Episode 1.3

On the border between Yukon and Alaska, Jen and Jacob get acquainted with camp life at Little John and participate in their first Wild Archaeology dig, while Dr. Rudy offers his scientific XRF prowess. But they are all surprised to witness the unique relationship between lead archaeologist, Norm Easton, and the Dene people of White River Nation, whose ancestors have occupied the region for over 12,000 years.

W.A. Hosts Histories

Honouring Native Identity

“I’m really happy to hear that Norm has the community with him doing this; they’ve got his back — they’re his family.”

– Jenifer Brousseau

Measuring the Past

Scientific Archaeology depends on data and a”total station” is a great way to collect it. Total stations combine a sophisticated on-board computer, display, traditional theodolite and transit measuring system together with ultra-sensitive laser technology. It allows archaeologists to record points in 3D space to reconstruct the relationship between material in the ground.

Hunting the Giants of Beringia

The Atlatl spear-thrower was used in the Pleistocene to help man kill prey much larger, faster and stronger than himself. Providing leverage when throwing, it transforms a simple spear or javelin into a projectile that can travel up to 150km/hr compared to 80-100km/hr and much farther.

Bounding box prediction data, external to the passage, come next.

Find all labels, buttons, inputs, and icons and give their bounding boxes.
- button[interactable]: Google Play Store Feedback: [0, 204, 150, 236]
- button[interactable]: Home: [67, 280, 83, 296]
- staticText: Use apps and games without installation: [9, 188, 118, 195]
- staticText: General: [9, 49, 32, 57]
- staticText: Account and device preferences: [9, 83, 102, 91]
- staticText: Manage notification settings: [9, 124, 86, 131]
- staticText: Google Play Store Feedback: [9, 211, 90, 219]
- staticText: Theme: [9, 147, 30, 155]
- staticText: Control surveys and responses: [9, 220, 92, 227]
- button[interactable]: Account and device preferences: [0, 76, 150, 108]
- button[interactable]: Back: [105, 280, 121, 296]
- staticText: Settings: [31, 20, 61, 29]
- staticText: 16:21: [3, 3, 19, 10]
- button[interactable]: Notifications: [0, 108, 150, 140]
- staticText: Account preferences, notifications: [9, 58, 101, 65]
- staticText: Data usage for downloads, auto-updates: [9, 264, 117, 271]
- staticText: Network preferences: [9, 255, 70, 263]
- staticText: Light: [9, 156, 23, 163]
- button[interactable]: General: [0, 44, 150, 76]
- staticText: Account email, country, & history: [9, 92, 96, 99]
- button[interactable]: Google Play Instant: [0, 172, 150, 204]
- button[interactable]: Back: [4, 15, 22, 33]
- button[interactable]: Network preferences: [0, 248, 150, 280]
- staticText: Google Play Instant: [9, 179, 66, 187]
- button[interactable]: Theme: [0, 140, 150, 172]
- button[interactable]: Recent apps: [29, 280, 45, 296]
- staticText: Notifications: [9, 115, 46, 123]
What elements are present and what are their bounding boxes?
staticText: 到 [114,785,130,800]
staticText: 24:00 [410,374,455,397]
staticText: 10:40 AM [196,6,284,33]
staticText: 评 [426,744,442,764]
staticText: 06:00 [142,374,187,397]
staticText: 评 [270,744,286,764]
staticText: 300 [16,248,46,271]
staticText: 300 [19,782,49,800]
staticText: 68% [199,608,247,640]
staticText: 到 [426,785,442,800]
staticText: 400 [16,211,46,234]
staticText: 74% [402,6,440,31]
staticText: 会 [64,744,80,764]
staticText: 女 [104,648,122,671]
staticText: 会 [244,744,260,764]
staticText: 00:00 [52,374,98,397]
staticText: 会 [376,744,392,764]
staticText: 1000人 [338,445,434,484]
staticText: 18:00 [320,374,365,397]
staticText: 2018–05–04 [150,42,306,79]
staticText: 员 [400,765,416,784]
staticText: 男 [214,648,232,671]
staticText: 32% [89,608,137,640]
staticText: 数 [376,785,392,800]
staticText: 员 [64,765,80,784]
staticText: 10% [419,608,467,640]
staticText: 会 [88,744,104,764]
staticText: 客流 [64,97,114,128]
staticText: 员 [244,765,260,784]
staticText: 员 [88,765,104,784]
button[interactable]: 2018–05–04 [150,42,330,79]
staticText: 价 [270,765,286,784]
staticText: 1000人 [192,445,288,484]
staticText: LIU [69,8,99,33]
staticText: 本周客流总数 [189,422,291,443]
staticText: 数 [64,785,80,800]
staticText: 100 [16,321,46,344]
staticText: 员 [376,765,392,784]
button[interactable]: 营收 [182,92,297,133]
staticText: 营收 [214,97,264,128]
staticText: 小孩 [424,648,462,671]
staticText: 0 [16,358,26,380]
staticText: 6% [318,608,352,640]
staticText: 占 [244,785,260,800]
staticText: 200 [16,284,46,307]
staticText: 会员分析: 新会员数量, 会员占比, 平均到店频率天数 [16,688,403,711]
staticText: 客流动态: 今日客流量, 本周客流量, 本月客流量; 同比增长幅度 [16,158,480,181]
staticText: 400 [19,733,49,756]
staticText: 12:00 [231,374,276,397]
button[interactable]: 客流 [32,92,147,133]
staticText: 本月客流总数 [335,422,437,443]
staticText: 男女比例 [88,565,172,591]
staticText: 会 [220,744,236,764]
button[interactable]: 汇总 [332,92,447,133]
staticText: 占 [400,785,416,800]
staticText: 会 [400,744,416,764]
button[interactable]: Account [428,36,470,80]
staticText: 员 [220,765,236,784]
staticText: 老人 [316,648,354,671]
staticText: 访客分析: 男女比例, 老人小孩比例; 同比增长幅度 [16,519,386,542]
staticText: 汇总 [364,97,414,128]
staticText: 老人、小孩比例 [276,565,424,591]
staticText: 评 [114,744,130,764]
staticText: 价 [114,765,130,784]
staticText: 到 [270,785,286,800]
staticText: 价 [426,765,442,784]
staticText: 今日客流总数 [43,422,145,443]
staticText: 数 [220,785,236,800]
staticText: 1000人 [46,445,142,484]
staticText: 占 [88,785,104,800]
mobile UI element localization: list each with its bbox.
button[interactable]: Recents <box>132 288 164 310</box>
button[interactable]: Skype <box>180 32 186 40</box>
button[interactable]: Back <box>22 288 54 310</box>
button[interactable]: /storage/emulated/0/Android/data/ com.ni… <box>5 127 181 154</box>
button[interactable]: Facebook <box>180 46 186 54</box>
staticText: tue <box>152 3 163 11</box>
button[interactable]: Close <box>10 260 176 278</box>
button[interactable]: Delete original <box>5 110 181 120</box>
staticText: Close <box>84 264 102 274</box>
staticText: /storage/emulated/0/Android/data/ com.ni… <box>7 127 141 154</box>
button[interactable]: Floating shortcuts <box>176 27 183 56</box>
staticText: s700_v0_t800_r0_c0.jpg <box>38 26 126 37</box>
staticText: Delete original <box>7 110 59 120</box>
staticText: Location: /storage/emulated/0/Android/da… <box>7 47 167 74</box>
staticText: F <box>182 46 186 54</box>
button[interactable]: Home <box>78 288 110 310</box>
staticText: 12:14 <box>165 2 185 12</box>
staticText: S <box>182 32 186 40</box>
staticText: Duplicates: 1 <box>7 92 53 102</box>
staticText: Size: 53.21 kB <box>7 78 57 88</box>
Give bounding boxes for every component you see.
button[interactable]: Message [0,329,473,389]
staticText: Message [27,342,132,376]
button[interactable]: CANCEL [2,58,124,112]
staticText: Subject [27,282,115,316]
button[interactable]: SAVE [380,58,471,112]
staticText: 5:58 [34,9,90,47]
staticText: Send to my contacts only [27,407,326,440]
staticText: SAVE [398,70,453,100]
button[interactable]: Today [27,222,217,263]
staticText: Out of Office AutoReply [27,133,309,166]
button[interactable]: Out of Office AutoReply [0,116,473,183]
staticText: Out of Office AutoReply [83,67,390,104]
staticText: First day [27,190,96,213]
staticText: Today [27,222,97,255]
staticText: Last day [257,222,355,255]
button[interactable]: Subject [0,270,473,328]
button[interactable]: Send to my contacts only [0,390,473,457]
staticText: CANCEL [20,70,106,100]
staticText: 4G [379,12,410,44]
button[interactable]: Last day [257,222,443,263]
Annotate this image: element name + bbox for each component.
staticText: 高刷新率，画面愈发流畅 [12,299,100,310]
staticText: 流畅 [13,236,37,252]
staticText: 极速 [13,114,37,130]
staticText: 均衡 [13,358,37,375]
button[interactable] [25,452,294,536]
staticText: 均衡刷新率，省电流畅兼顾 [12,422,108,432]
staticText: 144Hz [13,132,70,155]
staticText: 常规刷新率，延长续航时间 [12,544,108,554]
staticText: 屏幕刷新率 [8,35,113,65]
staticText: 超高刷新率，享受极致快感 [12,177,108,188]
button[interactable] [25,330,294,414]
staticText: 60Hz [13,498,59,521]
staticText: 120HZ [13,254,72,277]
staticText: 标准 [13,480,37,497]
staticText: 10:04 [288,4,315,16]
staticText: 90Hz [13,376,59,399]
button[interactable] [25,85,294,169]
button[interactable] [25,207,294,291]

Examples of this ancient technology can be found all over the world across cultures. 

“Being able to spend time with the people that have lived on this land for 12,000 years is an awesome thing.”

– Jacob Pratt

Chindadn Points 

In the Tanacross language, “Chindadn” means ancestor. These tear-drop-shaped projectile points found at the Beaver Creek site are dated from 12,000 to 14,000 years old. Potentially the oldest yet found in Canada, they may also predate those found at the Tanada and Nenana Valley sites in Alaska. Chindadn points occur before the “micro-blade” technology we investigated in our Alpine Archaeology adventures of Episode 1. From Beaver Creek, Wild Archaeology travels east across the rim of the Arctic Ocean, and south to dive under the Great Lakes.